Brown: I don't know the precise terms of the licence, but I imagine that it doesn't make any difference whether you store it on an iSCSI disk rather than on a local disk. What we are allowing is for people to keep their workstations, and put their disks someplace more secure. You're mounting the iSCSI disk directly as a block device, rather than using a file-level protocol such as NFS, so it's not technically possible to mount the same iSCSI disk from two machines simultaneously -- at least, not without a cluster-aware file system.
Connor: This is really quite a useful technology. AoE (ATA over Ethernet) is a lower cost version -- iSCSI tends to be higher-end.
Brown: But iSCSI boot does allow you to boot several machines from the same image, provided that you have only one of those machines booted at any one time.
Connor: In another area, we are also enabling people to boot their machines from Web servers, instead of tftp servers (which have become very rare). We are truly breaking new ground in network booting. The industry has been very stagnant for the most part for many years, mostly because of the license issues you allude to. With FOSS, we can actually do what the technology allows and encourages, which is sharing.
AoE is a very lightweight, efficient LAN protocol. Coraid, the company that promotes it, funded the development of our AoE boot code.
Linux.com: Who else works on/helps with Etherboot development?
Connor: We have various people who contribute driver code, and fixes from time to time..
Linux.com: Any other corporate sponsors deserve mention?
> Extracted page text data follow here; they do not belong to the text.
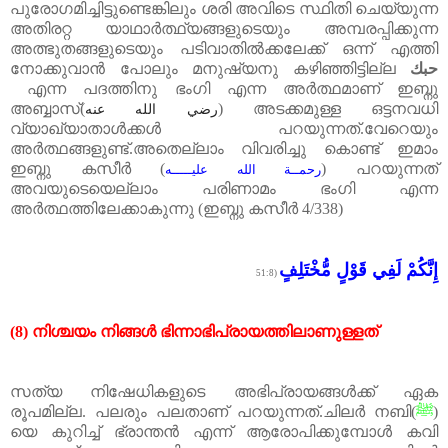
പുരോഗമിച്ചിട്ടുണ്ടെങ്കിലും
ശരി
അവിടെ
സ്ഥിതി
ചെയ്യുന്ന
അതിരറ്റ
യാഥാർത്ഥ്യങ്ങളുടെയും
അമ്പരപ്പിക്കുന്ന
അത്ഭുതങ്ങളുടെയും
പടിവാതിൽക്കലേക്ക്
ഒന്ന്
എത്തി
നോക്കുവാൻ
പോലും
മനുഷ്യനു
കഴിഞ്ഞിട്ടില്ല
حبك
എന്ന
പദത്തിനു
ഭംഗി
എന്ന
അർത്ഥമാണ്
ഇബ്നു
അബ്ബാസ്
(
)
അടക്കമുള്ള
ഒട്ടനവധി
رضي الله عنه
വ്യാഖ്യാതാൾക്കൾ
പറയുന്നത്
.
വേറെയും
അർത്ഥങ്ങളുണ്ട്
.
അതെല്ലാം
വിവരിച്ചു
കൊണ്ട്
ഇമാം
ഇബ്നു
കസീർ
(
)
പറയുന്നത്
رحمــة الله عليـــــه
അവയുടെയെല്ലാം
പരിണാമം
ഭംഗി
എന്ന
അർത്ഥത്തിലേക്കാകുന്നു
(
ഇബ്നു
കസീർ
4/338)
إِنَّكُمْ لَفِي قَوْلٍ مُّخْتَلِفٍ
(51:8
(8)
നിശ്ചയം
നിങ്ങൾ
ഭിന്നാഭിപ്രായത്തിലാണുള്ളത്
സത്യ
നിഷേധികളുടെ
അഭിപ്രായങ്ങൾക്ക്
ഏക
രൂപമില്ല
.
പലരും
പലതാണ്
പറയുന്നത്
.
ചിലർ
നബി
(
ﷺ
)
യെ
കുറിച്ച്
ഭ്രാന്തൻ
എന്ന്
ആരോപിക്കുമ്പോൾ
കവി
Brown: Solarflare Communications deserve a mention. They funded development of an Etherboot driver for their NIC, and then all the iSCSI work.
Linux.com: How do you find corporate sponsors, or do they find you?
Connor: I think both things happen.
Brown: Yes; I occasionally get contacted by people who have found my name on the Etherboot mailing list and who want some work done.
Connor: We get leads at LinuxWorld. We also really enjoy getting together with Donald Becker (Linux kernel network drivers) and H. Peter Anvin (SYSLINUX author) and other network booting people.
Brown: With Coraid, I just emailed the CEO and said, "I'm working on iSCSI boot support; would you like to fund the tiny bit of work required to add AoE as an extra protocol?"
Linux.com: Marty, does the project still cost you money out of pocket?
Connor: Sure it does, but I love doing it. I pay for a dedicated SDSL line for rom-o-matic.net, and LinuxWorld Expo is a pretty big expense, but I really enjoy doing it.
Linux.com: Would you like the project to become self-supporting? Think it ever will?
Connor: It's possible; I don't worry much about it, though I have dreams sometimes. As long as it's fun to do, and does some good, I'm happy to do my part. Michael is the one who make the money. :)
Brown: I regard Etherboot as pretty much my full-time job now.
Linux.com: Do you have any thoughts on finding new funding?
Connor: Well, commercial interests do fund a lot of development. In terms of business planning, it's just now getting to the point where I think we have something embeddable -- something that business customers can use as a component technology.
I believe we are on the verge of that, and that funding for development will become easier to come by (though Michael is doing very well even now).
gPXE was only a dream 2.5 years ago, and now it is a reality, thanks to Michael. I believe we're on the verge of changing the way people think of network booting. The amazing bandwidth available now means that people can boot devices at will, even over the Internet.